Dataset entries:

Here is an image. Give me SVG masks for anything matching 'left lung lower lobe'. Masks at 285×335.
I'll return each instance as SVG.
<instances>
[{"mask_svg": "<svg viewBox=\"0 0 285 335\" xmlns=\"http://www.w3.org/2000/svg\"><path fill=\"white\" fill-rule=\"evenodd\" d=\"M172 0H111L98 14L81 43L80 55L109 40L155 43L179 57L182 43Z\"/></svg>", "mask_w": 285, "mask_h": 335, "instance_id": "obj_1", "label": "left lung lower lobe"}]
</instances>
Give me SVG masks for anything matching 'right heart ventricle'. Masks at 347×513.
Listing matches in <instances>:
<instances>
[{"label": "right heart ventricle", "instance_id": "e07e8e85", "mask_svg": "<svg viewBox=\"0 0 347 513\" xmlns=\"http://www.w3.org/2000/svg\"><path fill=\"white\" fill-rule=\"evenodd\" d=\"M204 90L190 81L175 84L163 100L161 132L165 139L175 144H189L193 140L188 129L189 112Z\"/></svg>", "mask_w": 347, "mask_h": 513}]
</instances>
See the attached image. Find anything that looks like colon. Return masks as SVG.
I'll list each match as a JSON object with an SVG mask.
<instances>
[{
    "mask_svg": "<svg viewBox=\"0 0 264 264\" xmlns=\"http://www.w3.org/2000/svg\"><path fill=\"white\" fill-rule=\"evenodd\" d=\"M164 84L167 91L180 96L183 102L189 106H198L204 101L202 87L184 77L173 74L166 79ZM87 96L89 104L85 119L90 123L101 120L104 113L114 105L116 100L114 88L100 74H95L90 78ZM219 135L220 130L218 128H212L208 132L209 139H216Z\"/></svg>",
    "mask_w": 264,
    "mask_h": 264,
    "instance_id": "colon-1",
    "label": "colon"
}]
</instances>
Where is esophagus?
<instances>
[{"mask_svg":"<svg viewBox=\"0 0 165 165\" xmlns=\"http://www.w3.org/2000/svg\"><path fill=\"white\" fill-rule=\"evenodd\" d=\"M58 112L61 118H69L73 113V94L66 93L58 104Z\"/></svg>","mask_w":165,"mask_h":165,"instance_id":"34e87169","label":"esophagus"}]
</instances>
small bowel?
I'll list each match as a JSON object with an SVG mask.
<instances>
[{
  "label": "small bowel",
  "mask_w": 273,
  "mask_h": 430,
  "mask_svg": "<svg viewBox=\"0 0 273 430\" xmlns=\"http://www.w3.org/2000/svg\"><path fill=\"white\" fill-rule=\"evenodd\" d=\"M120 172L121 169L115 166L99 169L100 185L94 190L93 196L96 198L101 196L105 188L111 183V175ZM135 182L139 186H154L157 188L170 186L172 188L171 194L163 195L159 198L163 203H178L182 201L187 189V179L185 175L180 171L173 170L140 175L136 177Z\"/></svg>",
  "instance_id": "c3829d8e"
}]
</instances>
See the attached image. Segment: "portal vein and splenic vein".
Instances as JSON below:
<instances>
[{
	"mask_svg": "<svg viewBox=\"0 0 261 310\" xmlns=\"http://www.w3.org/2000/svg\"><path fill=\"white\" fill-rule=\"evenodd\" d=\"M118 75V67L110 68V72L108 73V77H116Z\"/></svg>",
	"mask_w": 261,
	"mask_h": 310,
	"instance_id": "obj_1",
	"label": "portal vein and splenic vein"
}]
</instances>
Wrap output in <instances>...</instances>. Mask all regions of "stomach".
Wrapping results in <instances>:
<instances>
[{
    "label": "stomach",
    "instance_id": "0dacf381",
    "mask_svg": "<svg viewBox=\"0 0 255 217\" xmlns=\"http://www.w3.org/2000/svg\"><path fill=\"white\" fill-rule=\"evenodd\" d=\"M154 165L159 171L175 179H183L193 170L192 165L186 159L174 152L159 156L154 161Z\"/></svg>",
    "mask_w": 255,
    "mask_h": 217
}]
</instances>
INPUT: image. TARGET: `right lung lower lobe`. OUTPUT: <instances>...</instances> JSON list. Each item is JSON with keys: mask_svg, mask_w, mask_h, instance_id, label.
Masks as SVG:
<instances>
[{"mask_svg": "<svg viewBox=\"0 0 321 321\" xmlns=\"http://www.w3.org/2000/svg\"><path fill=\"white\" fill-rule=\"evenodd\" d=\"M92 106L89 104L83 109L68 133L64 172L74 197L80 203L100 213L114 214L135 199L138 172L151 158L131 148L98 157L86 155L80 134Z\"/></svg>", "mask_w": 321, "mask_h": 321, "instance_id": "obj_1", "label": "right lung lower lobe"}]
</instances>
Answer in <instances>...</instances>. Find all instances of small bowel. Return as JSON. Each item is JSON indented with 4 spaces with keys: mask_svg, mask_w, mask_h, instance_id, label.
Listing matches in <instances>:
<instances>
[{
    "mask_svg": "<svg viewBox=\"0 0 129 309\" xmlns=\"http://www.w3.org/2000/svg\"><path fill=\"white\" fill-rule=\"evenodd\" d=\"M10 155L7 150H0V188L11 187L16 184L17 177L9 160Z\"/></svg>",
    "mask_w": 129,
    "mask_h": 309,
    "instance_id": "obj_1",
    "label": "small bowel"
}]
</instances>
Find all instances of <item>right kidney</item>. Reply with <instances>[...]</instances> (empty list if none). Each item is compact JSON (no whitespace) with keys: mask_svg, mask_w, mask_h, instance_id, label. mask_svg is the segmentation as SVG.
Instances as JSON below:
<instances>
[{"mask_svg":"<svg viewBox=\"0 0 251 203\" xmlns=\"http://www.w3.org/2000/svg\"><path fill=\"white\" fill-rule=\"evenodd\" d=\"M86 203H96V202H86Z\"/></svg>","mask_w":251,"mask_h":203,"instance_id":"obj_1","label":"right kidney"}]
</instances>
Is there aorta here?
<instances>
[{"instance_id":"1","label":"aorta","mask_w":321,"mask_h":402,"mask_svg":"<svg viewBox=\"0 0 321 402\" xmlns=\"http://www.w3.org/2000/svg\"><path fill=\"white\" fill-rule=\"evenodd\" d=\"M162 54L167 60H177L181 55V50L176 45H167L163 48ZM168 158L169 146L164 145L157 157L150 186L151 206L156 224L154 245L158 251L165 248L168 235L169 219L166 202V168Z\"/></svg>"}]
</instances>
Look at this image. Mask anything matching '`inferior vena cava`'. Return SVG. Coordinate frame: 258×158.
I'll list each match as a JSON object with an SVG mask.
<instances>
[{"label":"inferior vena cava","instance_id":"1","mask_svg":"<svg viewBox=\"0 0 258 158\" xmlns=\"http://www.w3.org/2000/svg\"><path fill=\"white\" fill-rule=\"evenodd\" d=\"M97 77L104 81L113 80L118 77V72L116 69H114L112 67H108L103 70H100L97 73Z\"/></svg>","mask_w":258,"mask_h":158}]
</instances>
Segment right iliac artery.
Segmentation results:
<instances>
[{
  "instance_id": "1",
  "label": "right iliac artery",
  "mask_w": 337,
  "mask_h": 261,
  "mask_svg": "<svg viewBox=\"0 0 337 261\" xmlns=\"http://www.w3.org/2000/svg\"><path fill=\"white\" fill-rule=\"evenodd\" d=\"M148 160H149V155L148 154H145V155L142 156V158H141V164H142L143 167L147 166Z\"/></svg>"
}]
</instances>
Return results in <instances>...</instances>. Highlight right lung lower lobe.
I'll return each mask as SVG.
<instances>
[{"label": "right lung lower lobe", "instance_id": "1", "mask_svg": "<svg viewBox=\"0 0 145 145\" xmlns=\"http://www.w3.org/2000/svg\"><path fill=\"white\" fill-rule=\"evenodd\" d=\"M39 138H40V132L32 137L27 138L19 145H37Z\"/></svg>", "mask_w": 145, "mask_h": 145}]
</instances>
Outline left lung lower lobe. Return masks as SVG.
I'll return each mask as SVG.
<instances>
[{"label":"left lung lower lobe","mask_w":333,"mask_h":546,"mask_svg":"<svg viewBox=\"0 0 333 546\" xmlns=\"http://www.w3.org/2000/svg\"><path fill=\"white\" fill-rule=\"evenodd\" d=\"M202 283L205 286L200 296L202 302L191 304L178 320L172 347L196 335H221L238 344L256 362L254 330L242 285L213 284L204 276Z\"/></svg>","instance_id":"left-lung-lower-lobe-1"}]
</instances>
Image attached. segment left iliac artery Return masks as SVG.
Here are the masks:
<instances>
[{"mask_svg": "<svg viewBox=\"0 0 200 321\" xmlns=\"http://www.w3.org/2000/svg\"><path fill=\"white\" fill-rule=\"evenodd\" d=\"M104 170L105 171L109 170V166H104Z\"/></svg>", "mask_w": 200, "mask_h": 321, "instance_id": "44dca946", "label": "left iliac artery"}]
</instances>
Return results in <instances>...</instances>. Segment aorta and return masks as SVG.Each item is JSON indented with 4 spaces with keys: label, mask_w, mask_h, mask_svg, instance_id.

---

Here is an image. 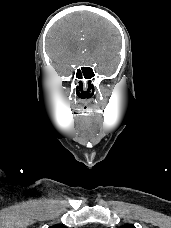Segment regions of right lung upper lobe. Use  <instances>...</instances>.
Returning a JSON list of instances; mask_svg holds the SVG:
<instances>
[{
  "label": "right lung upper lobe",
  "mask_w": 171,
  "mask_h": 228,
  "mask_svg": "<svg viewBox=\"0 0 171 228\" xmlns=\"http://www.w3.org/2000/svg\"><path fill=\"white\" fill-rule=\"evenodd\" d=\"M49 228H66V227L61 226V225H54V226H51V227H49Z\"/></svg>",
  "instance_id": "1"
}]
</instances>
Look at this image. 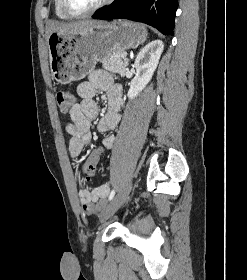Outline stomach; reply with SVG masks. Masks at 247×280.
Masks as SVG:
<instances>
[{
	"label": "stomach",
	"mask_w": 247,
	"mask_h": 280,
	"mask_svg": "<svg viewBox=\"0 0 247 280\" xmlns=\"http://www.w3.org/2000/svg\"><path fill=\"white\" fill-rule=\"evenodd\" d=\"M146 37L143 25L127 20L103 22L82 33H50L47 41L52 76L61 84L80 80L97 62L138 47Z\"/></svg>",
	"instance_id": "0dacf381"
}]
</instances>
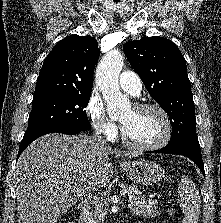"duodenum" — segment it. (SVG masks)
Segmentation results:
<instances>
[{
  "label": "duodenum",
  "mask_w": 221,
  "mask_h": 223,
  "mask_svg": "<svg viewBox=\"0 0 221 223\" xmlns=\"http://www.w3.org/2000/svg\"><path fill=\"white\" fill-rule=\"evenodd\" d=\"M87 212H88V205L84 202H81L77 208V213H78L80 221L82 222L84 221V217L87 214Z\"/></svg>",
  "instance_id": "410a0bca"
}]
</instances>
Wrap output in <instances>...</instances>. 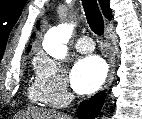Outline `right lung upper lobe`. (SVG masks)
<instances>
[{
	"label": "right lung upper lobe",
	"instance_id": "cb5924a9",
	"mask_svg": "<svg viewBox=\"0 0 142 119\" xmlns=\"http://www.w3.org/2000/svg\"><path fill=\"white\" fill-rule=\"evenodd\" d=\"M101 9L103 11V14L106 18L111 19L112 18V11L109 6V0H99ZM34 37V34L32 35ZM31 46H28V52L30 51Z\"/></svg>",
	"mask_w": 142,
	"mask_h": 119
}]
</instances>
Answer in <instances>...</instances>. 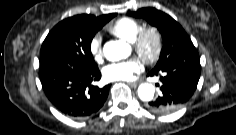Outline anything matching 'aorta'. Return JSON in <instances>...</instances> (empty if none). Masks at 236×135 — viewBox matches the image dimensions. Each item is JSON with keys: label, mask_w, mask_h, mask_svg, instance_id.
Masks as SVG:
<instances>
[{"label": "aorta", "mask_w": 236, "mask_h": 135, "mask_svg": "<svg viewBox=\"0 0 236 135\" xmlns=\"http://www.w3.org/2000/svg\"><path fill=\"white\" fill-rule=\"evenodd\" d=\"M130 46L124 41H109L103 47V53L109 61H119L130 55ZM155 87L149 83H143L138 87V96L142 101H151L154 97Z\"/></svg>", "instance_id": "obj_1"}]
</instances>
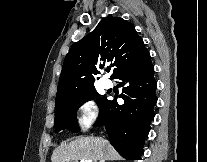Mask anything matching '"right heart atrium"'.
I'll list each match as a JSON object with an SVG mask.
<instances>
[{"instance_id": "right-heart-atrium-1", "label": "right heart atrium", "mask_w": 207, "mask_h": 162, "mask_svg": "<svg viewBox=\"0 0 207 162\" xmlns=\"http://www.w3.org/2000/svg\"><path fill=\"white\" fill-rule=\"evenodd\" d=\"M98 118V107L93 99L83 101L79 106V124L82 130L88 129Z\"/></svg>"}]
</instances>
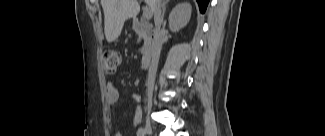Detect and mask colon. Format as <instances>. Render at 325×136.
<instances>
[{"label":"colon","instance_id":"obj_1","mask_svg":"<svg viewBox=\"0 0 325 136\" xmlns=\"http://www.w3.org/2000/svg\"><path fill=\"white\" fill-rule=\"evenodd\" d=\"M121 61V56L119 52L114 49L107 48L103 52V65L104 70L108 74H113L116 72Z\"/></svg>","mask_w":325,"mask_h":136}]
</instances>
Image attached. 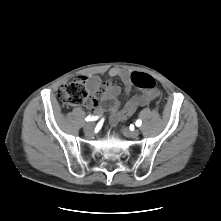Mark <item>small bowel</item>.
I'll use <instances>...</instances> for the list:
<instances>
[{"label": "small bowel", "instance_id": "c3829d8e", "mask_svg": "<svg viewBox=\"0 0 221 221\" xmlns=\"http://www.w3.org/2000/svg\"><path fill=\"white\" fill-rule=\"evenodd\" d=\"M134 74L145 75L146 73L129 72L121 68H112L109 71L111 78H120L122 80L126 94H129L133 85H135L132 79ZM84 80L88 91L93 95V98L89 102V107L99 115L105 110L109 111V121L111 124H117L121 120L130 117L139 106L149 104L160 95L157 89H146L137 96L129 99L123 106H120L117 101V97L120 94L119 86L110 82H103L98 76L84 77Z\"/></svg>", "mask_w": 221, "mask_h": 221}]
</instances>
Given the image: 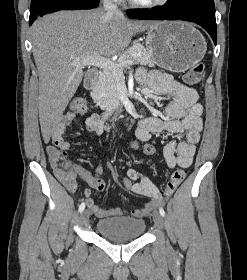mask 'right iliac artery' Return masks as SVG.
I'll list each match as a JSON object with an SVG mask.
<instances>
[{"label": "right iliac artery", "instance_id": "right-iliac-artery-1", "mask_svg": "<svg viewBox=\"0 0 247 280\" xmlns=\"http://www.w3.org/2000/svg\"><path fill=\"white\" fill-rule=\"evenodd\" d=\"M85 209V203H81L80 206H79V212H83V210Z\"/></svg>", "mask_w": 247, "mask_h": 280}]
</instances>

--

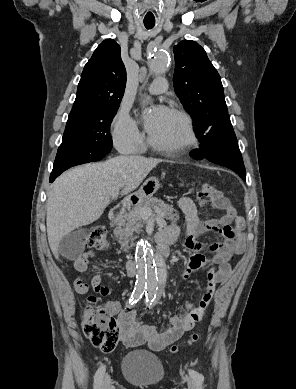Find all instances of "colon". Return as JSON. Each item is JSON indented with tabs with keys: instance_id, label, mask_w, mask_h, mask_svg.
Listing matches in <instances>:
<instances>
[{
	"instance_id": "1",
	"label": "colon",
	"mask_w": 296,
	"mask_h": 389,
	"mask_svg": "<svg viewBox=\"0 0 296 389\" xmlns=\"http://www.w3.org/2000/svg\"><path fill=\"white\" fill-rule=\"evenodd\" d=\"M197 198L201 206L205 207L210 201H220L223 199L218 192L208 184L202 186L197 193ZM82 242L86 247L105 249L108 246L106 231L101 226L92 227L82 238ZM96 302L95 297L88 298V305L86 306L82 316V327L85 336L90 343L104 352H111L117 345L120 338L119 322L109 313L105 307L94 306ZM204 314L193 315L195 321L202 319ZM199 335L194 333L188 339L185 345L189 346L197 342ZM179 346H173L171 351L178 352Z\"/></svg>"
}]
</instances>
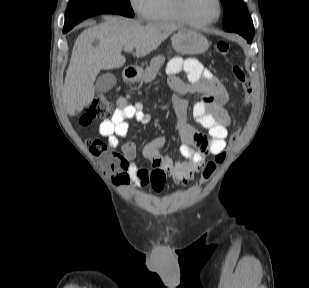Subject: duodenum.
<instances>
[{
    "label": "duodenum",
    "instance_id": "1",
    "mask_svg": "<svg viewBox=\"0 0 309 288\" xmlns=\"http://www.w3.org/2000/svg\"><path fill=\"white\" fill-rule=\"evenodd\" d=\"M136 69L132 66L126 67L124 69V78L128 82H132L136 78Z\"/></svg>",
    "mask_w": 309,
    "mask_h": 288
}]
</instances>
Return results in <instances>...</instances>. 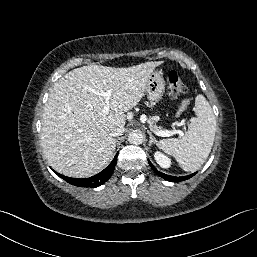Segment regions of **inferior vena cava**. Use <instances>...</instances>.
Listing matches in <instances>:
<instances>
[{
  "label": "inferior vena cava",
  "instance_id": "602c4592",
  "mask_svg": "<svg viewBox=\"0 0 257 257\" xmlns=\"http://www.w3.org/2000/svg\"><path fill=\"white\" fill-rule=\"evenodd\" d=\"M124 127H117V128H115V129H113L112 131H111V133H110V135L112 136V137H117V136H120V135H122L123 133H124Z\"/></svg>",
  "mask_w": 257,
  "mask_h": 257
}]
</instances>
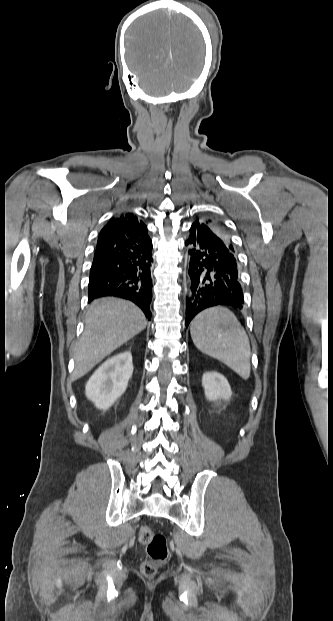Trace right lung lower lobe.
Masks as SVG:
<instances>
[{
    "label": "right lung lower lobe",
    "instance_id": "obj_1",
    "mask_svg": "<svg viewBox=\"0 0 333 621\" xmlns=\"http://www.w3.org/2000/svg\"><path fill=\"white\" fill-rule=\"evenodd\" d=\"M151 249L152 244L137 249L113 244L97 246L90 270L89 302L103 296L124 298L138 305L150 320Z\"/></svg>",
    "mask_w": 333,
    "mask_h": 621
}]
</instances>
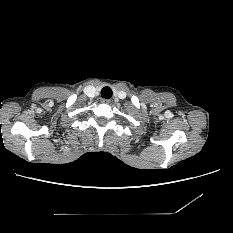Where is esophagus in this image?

What the task asks:
An exact copy of the lines above between the line holding "Outline left lung" and the line holding "Return results in <instances>...</instances>. Segment aorta", inclusive, is the whole answer.

Task answer:
Outline left lung lower lobe. Return masks as SVG.
I'll return each mask as SVG.
<instances>
[{"label":"left lung lower lobe","mask_w":333,"mask_h":546,"mask_svg":"<svg viewBox=\"0 0 333 546\" xmlns=\"http://www.w3.org/2000/svg\"><path fill=\"white\" fill-rule=\"evenodd\" d=\"M202 283L205 286L200 296L202 302L191 304L178 320L172 347L196 335H221L238 344L256 362L254 330L242 285L213 284L204 276Z\"/></svg>","instance_id":"left-lung-lower-lobe-1"}]
</instances>
Image attached. segment left iliac artery Return masks as SVG.
Here are the masks:
<instances>
[{"mask_svg": "<svg viewBox=\"0 0 200 321\" xmlns=\"http://www.w3.org/2000/svg\"><path fill=\"white\" fill-rule=\"evenodd\" d=\"M104 170L105 171L109 170V166H104Z\"/></svg>", "mask_w": 200, "mask_h": 321, "instance_id": "44dca946", "label": "left iliac artery"}]
</instances>
Return results in <instances>...</instances>. Segment aorta and return masks as SVG.Each item is JSON indented with 4 spaces with keys: label, mask_w, mask_h, mask_svg, instance_id.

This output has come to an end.